> **DATA FOR THIS EXERCISE**:
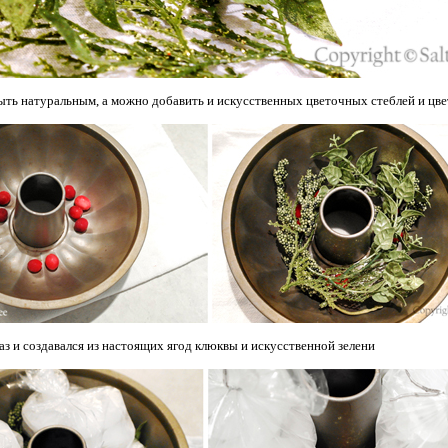
ыть натуральным, а можно добавить и искусственных цветочных стеблей и цве
раз и создавался из настоящих ягод клюквы и искусственной зелени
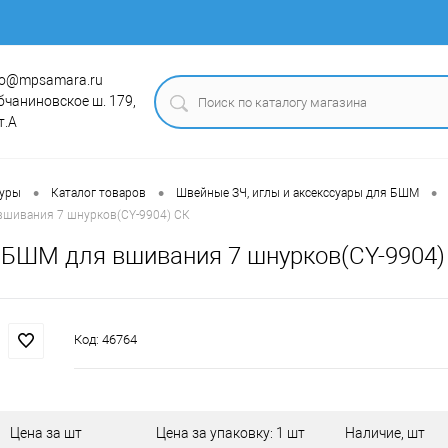
fo@mpsamara.ru
бчаниновское ш. 179,
т.А
•
•
•
туры
Каталог товаров
Швейные ЗЧ, иглы и аксекссуары для БШМ
вшивания 7 шнурков(CY-9904) СК
 БШМ для вшивания 7 шнурков(CY-9904)
Код:
46764
Цена за шт
Цена за упаковку: 1 шт
Наличие, шт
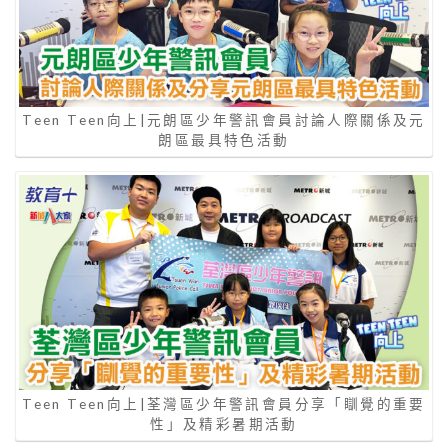
Teen Teen向上|元朗區少年警訊會員討論人際關係及元
朗區最具特色活動
Teen Teen向上|荃灣區少年警訊會員分享「瞓覺的重要
性」及精彩暑期活動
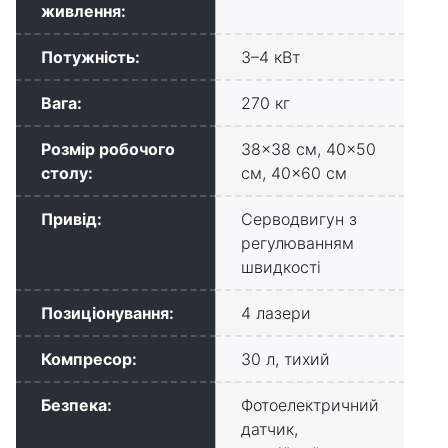
живлення:
Потужність:
3–4 кВт
Вага:
270 кг
Розмір робочого
38×38 см, 40×50
столу:
см, 40×60 см
Привід:
Серводвигун з
регулюванням
швидкості
Позиціонування:
4 лазери
Компресор:
30 л, тихий
Безпека:
Фотоелектричний
датчик,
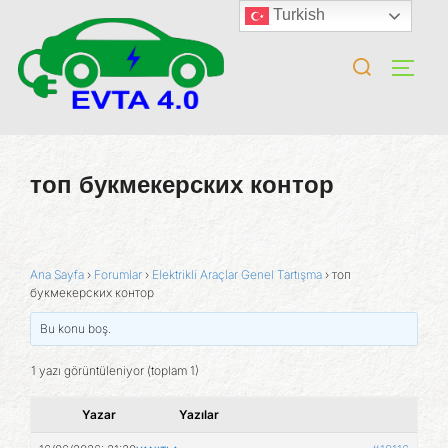
Turkish
топ букмекерских контор
Ana Sayfa
›
Forumlar
›
Elektrikli Araçlar Genel Tartışma
›
топ
букмекерских контор
Bu konu boş.
1 yazı görüntüleniyor (toplam 1)
Yazar
Yazılar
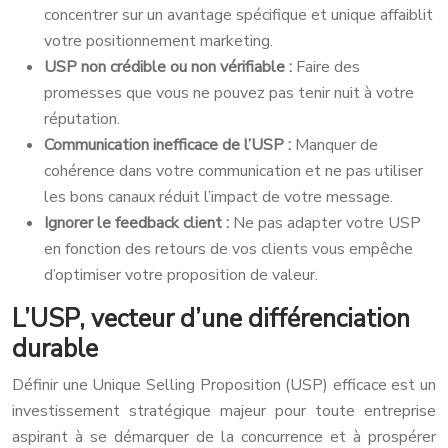
concentrer sur un avantage spécifique et unique affaiblit
votre positionnement marketing.
USP non crédible ou non vérifiable :
Faire des
promesses que vous ne pouvez pas tenir nuit à votre
réputation.
Communication inefficace de l’USP :
Manquer de
cohérence dans votre communication et ne pas utiliser
les bons canaux réduit l’impact de votre message.
Ignorer le feedback client :
Ne pas adapter votre USP
en fonction des retours de vos clients vous empêche
d’optimiser votre proposition de valeur.
L’USP, vecteur d’une différenciation
durable
Définir une Unique Selling Proposition (USP) efficace est un
investissement stratégique majeur pour toute entreprise
aspirant à se démarquer de la concurrence et à prospérer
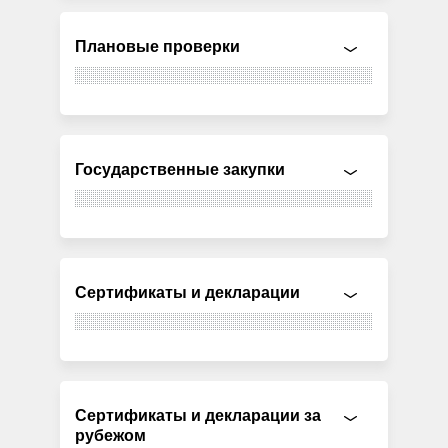
Плановые проверки
Государственные закупки
Сертификаты и декларации
Сертификаты и декларации за
рубежом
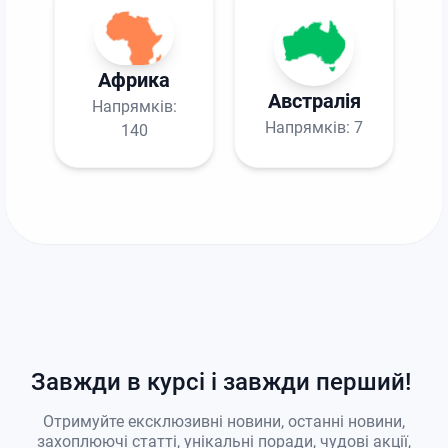
Африка
Австралія
Напрямків:
Напрямків:
7
140
Завжди в курсі і завжди перший!
Отримуйте ексклюзивні новини, останні новини,
захоплюючі статті, унікальні поради, чудові акції,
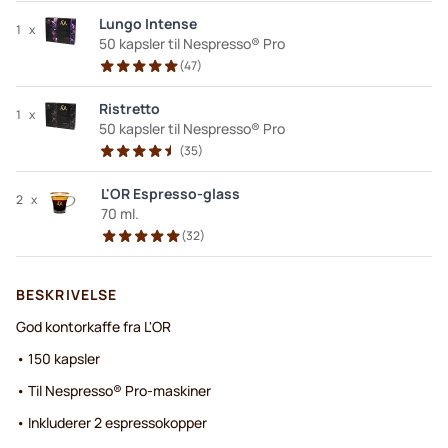
Lungo Intense
1
x
50 kapsler til Nespresso® Pro
(
47
)
Ristretto
1
x
50 kapsler til Nespresso® Pro
(
35
)
L'OR Espresso-glass
2
x
70 ml.
(
32
)
BESKRIVELSE
God kontorkaffe fra L'OR
• 150 kapsler
• Til Nespresso® Pro-maskiner
• Inkluderer 2 espressokopper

> **EXERCISE BRIEF**:
Copy every line from the records above that contains the word "вшивания".

> **RESULT FOR THIS EXERCISE**:
вшивания 7 шнурков(CY-9904) СК
 БШМ для вшивания 7 шнурков(CY-9904)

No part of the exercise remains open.